Both configurations were run for the same cases allowing for a pair-wise difference methodology to be applied, as appropriate. The CIs on the pair-wise differences between statistics for the two configurations objectively determines whether the differences are statistically significant (SS).

To establish practical significance (PS) in order to examine SS pair-wise differences that are potentially more meaningful, the data was filtered to only highlight differences that were greater than the operational measurement uncertainty requirements as defined by the World Meteorological Organization (WMO).
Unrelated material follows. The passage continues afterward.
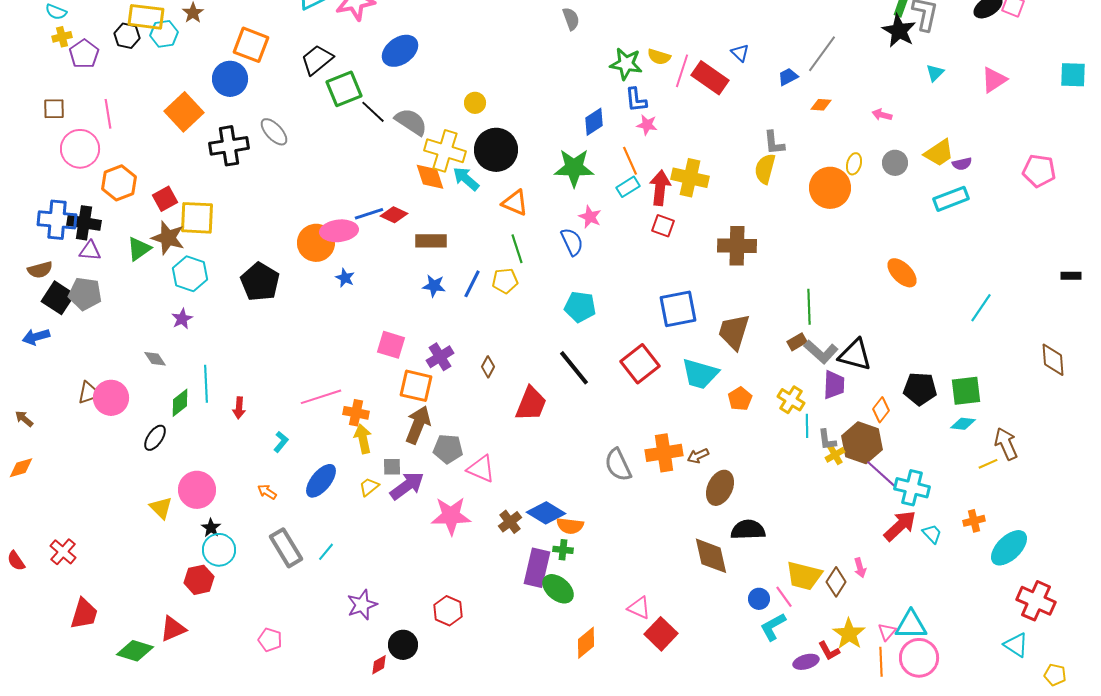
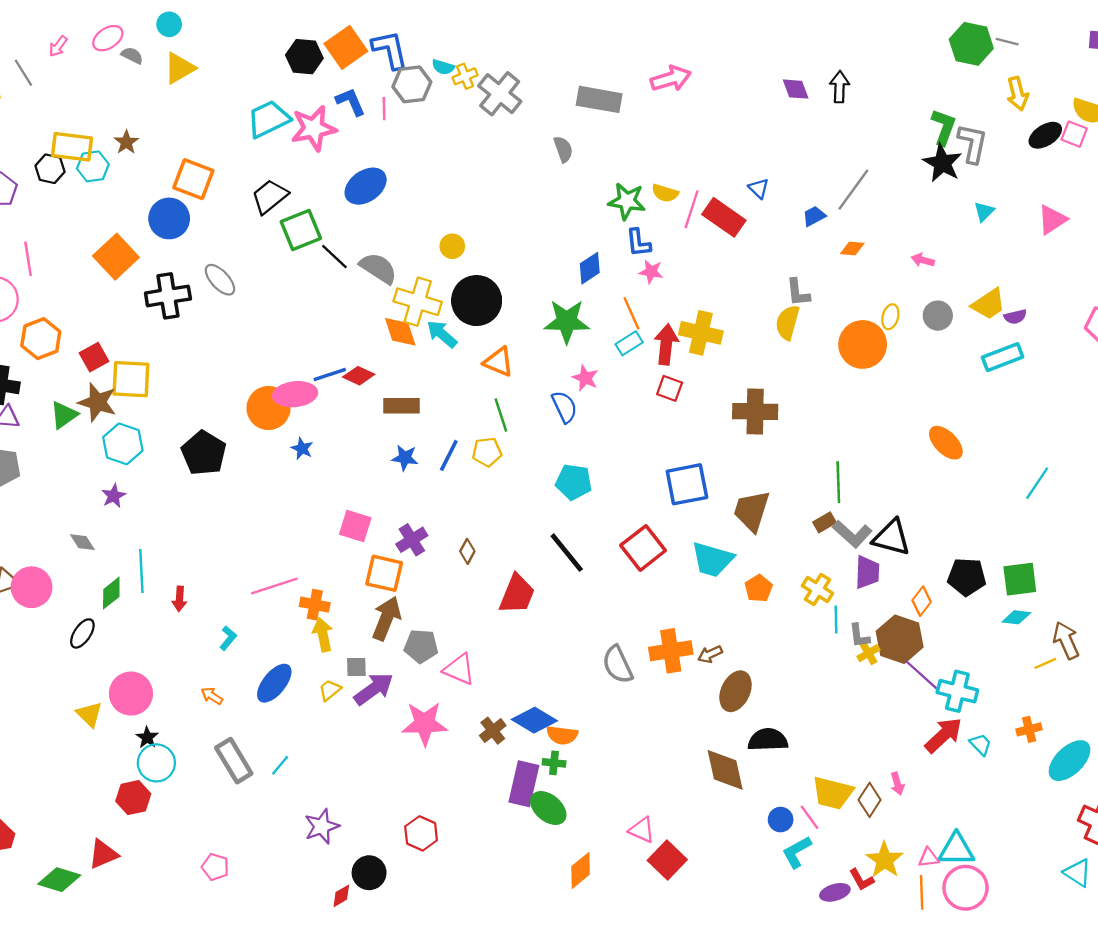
pink triangle: (887, 632) -> (929, 858), turned 42

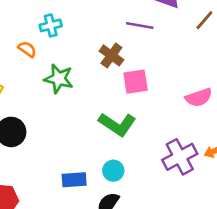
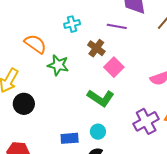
cyan cross: (51, 25) -> (72, 24), moved
orange semicircle: (27, 49) -> (35, 44), size x1.6
pink square: (136, 82) -> (114, 67), turned -36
The following criteria were applied to determine PS pair-wise differences between the configurations for select variables: i) temperature and dew point temperature differences greater than 0.1K and ii) wind speed differences greater than 0.5 ms^-1.

Area-averaged verification results were computed for the full and CONUS domains, East and West domains, and 14 sub-domains.